In [1]:
import pandas as pd
import numpy as np
import plotly.express as px
import matplotlib.pyplot as plt
import seaborn as sns
from sklearn.preprocessing import OrdinalEncoder

Pre-process full dataset to remove rows with less than 3 reviews and those with missing geographic information

In [2]:
df_restaurant = pd.read_csv("data/full_restaurant_rating_data.csv")
df_is_in_mall = pd.read_csv("data/restaurant_is_in_mall.csv")
df_walking_duration_from_station_exit = pd.read_csv("data/restaurant_walking_distance_from_station_exit.csv")
df_restaurant_nearest_exit = pd.read_csv('data/restaurant_nearest_station_exit.csv')
df_reviews = pd.read_csv('data/full_restaurant_review_data.csv', parse_dates=['date'])

In [3]:
# Merge all the Scraped Datasets into Restaurant Dataset
df_restaurant = df_restaurant.merge(df_is_in_mall[['url', 'is_in_mall', 'mall']], on='url', how='left')
df_restaurant = df_restaurant.merge(df_walking_duration_from_station_exit, on='url', how='left')
df_rating = df_restaurant.merge(df_restaurant_nearest_exit[['station_name', 'station_line_color', 'url', 'distance']], on='url', how='left')

In [4]:
# dropping rows with reviews <= 2: dropping 3935 rows of data
df_rating = df_rating[df_rating['num_of_reviews'] >= 3]
df_rating.shape

(7226, 42)

In [5]:
df_rating = df_rating.dropna(subset=['walking_distance'])
df_rating.shape

(7192, 42)

In [6]:
df_rating.columns

Index(['name', 'address', 'region', 'latitude', 'longitude',
       'nearby_attraction', 'distance_from_attraction', 'price_category',
       'price_range', 'mon_operating_hours', 'tue_operating_hours',
       'wed_operating_hours', 'thu_operating_hours', 'fri_operating_hours',
       'sat_operating_hours', 'sun_operating_hours', 'is_travellors_choice',
       'is_michellin', 'about', 'list_of_meals', 'list_of_cuisines',
       'list_of_features', 'list_of_special_diets', 'num_of_reviews',
       'num_of_rating_1', 'num_of_rating_2', 'num_of_rating_3',
       'num_of_rating_4', 'num_of_rating_5', 'food_rating', 'service_rating',
       'value_rating', 'atmosphere_rating', 'overall_rating', 'url',
       'is_in_mall', 'mall', 'walking_distance', 'walking_duration',
       'station_name', 'station_line_color', 'distance'],
      dtype='object')

### 1. Exploratory Data Analysis - Price Category

Looking at the various price categories that exist in the dataset

In [8]:
df_rating['price_category'].unique()

array(['mid range', 'fine dining', 'cheap eats', nan], dtype=object)

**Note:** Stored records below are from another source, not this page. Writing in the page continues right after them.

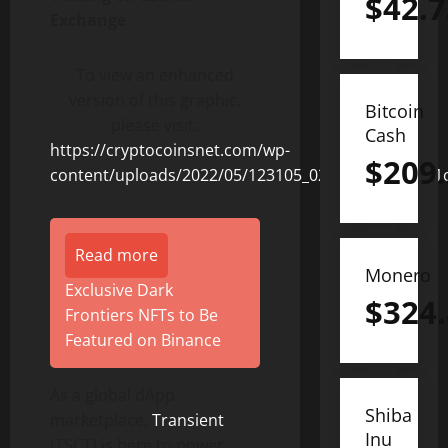
$
42.7
Exchange
To view an enhanced
version of this graphic,
Bitcoin
please visit:
Cash
https://cryptocoinsnet.com/wp-
$
209
content/uploads/2022/05/123105_02c772863471a81c
Read more
Monero
Exclusive Dark
$
324
Frontiers NFTs to Be
Featured on Binance
As a global dApp
Shiba
marketplace,
Transient
Inu
(TSCT) is here to power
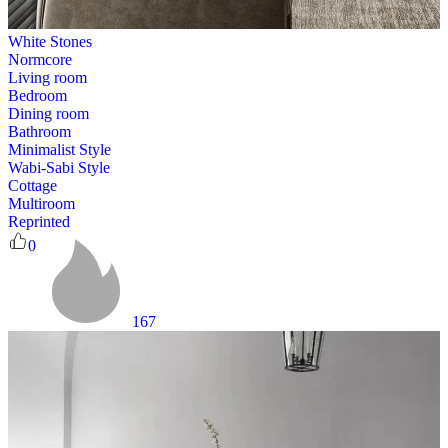
White Stones
Normcore
Living room
Bedroom
Dining room
Bathroom
Minimalist Style
Wabi-Sabi Style
Cottage
Multiroom
Reprinted
0
167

#### 1.1 Proportions of Price Category including Nulls in dataset

In [9]:
price_category_count = df_rating['price_category'].value_counts(dropna=False)
price_category_fig = px.pie(price_category_count, names=price_category_count.index, values='price_category', width=800, height=400)
price_category_fig.show()

#### 1.2 Proportions of Price Category excluding Nulls in dataset

In [10]:
price_category_count_dropna = df_rating['price_category'].value_counts()
price_category_fig = px.pie(price_category_count_dropna, names=price_category_count_dropna.index, values='price_category', width=800, height=400)
price_category_fig.show()